If you get SSD running with MobileNet V2, I would appreciate if you could share your findings.

kamae · 2019-06-28T13:31:07Z

Markus, May I bother you again? I am trying to understand your code and reading your Thesis. I examined your ssd512_coco_weights_fixed.hdf5 using HDFview-3.5 (for Win10) And compared with what are in ssd512_body(x): in ssd_model.py, as well as Fig.3.5 of your thesis. What I have to understand is: ssd_model.py # Block 1 x=Conv2D(64, 3 ,strides=1, padding=’same’, name=’conv1_1’,activation=’relu’)(x) x=Conv2D(64, 3 ,strides=1, padding=’same’, name=’conv1_2’,activation=’relu’)(x) x=MaxPool2D(pool_size=2, strides=2, padding=’same’, name=’pool1’)(x) # Block 2 x=Conv2D(128, 3 ,strides=1, padding=’same’, name=’conv2_1’,activation=’relu’)(x) x=Conv2D(128, 3 ,strides=1, padding=’same’, name=’conv2_2’,activation=’relu’)(x) x=MaxPool2D(pool_size=2, strides=2, padding=’same’, name=’pool2’)(x) HDFview conv1_1 Weights 3x3x3x64 relu 64 conv1_2 Weights 3x3x64x64 relu 64 Question 1: depth changed from 3(rgb?) to 64 but not explicitly written in ssd_model.py # Block 1 Max pool 2D Conv2_1 Weights 3x3x64x128 relu 128 Conv2_2 Weights 3x3x128x128 relu 128 Question 2: Again where in ssd_model.py does this change from 64 to 128 specified? In Fig.3.5 these dimensions do not match. Why? Another bigger challenge for me to find out where the branch 38x38x512 (multi-box?) and other branches to follow are specified in your code? Apology for asking to many questions. Thanking you in advance, Tune Kamae

mvoelk · 2019-06-28T15:00:17Z

conv1_1 Weights 3x3x3x64 relu 64
conv1_2 Weights 3x3x64x64 relu 64
Question 1: depth changed from 3(rgb?) to 64 but not explicitly written in ssd_model.py

Yes, the weights have always shape (kernel_size, kernel_size, input_channels, output_channels). 3 is the number of input channels (BGR) defined in SSD512.

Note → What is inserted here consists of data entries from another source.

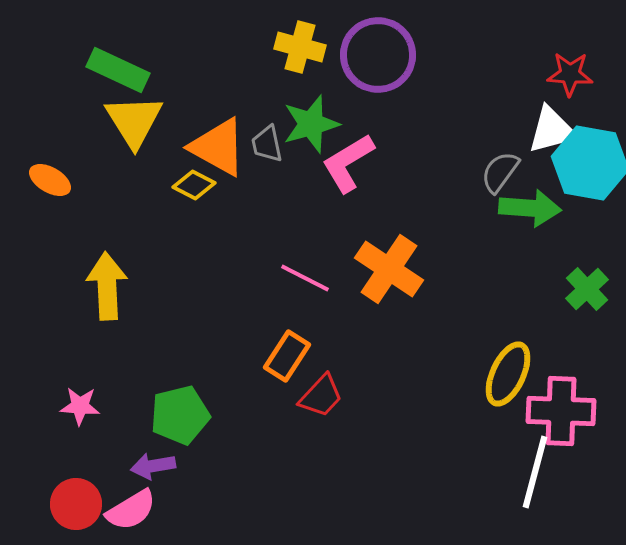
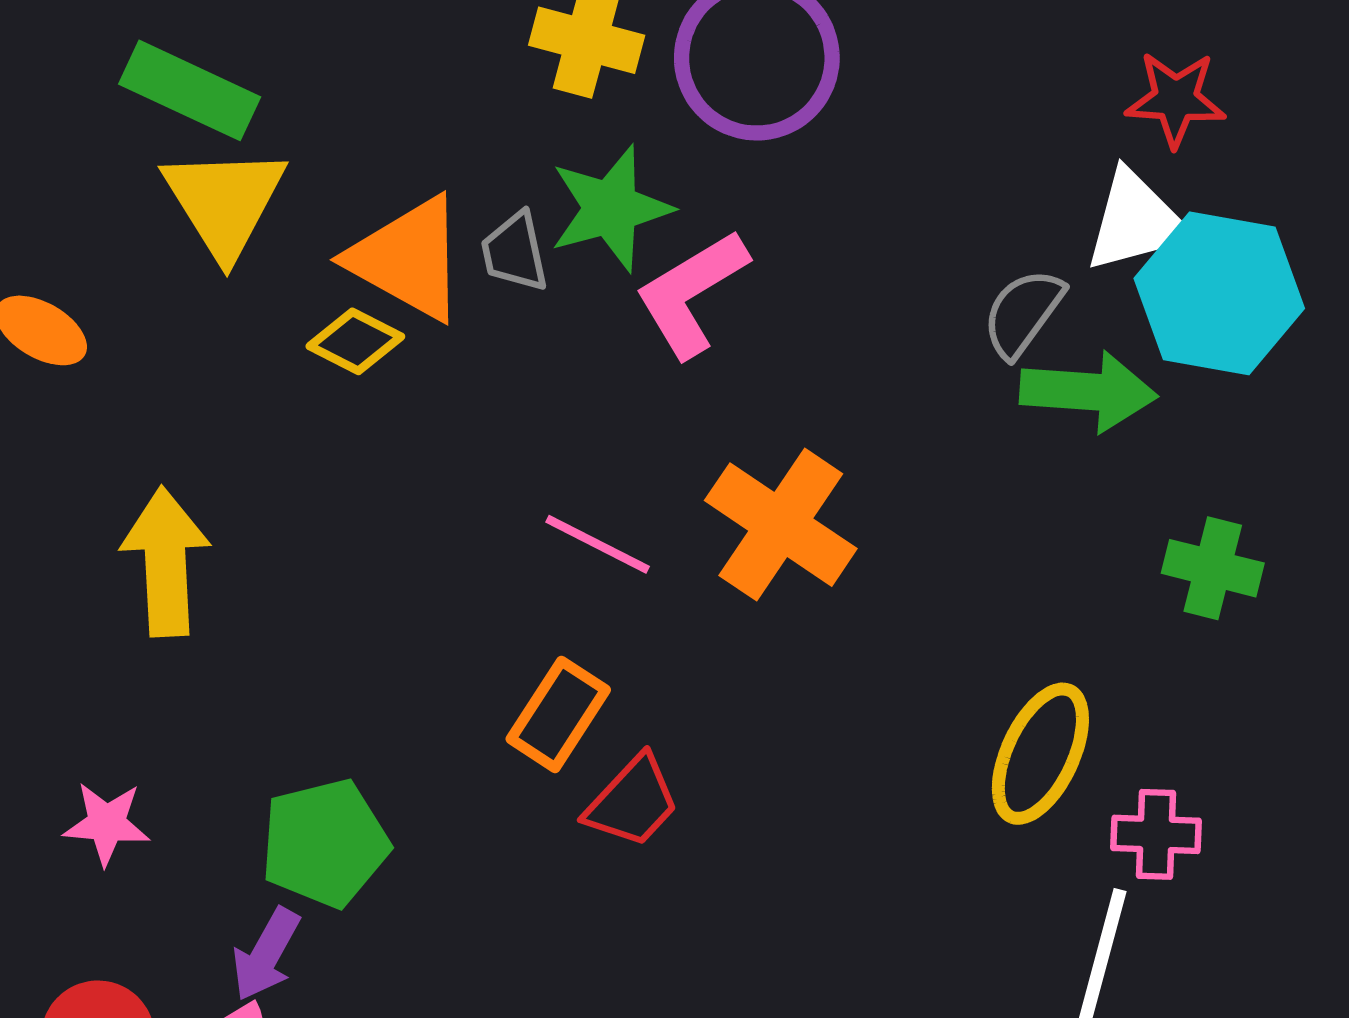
green cross: (587, 289) -> (1213, 568), turned -33
pink cross: (561, 411) -> (1156, 834), size x0.6
purple arrow: (153, 466) -> (266, 954), turned -51

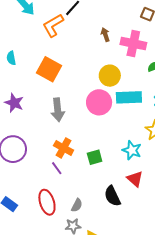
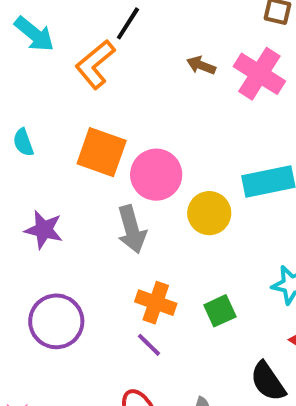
brown arrow: (105, 35) -> (201, 65), turned -40
pink cross: (133, 43) -> (259, 74), turned 30
yellow circle: (110, 76) -> (209, 213), moved
pink circle: (99, 102) -> (156, 175), moved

The missing Conv2_1 and Conv2_2 layers in Fig. 3.5 are my mistake...

mvoelk · 2019-07-01T07:05:02Z

The tensors at the branching point are collected in source_layers. multibox_head adds the prediction paths.

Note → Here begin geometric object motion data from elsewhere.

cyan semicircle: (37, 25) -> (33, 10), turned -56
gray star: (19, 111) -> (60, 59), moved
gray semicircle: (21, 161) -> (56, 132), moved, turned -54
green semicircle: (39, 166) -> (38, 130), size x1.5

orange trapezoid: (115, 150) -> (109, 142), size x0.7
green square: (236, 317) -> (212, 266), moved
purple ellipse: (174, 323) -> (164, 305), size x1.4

kamae · 2019-07-13T02:34:12Z

Markus I am now beginning to reproduce your SL_predict.ipynb is set to use SynthText data set as the default. The dataset is too big for me (41GB). I could not download. I would guess I don’t need the data-set if I use your pre-trained /201809231008_sl512_synthtext/weights.002.h5. Am I right? Another question is how to modify so that I can use use Total-Text (Ch’ng and Chan 2017)? That dataset seems to be closer to what I need for the blind people. Thank you for assistance. Tune Kamae

mvoelk · 2019-07-13T10:12:46Z

Am I right?

Yes

SegLink is actually not intended for the detection of curved text instances. Curved text would require custom encoding and decoding procedure, as well as another representation in the GTUtility and rectification before the recognition stage. It should also work to just write a new decoder and use it with the SynthText models, but I do not have the time for implementing this. arXiv:1807.01544 is probably the approach that comes closest to this idea.

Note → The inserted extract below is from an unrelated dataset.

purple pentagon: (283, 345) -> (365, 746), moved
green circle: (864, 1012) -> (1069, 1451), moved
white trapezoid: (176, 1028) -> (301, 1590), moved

If you just need a custom parser for a dataset with oriented bounding boxes, #12...

kamae · 2019-07-14T03:17:30Z

Markus I am trying to run SL_predict.ipynb. I ran into an error early on. Below are two snapshots of my screen. Do you see any problem the way I am running? It seems that 'data/SynthText/gt.mat' is needed. Thank you again for your kind help. Tune Kamae

mvoelk · 2019-07-15T06:48:46Z

I have no idea how to access the email attachments from the github issues, but I hope you find the answer to your question in #1 or #8.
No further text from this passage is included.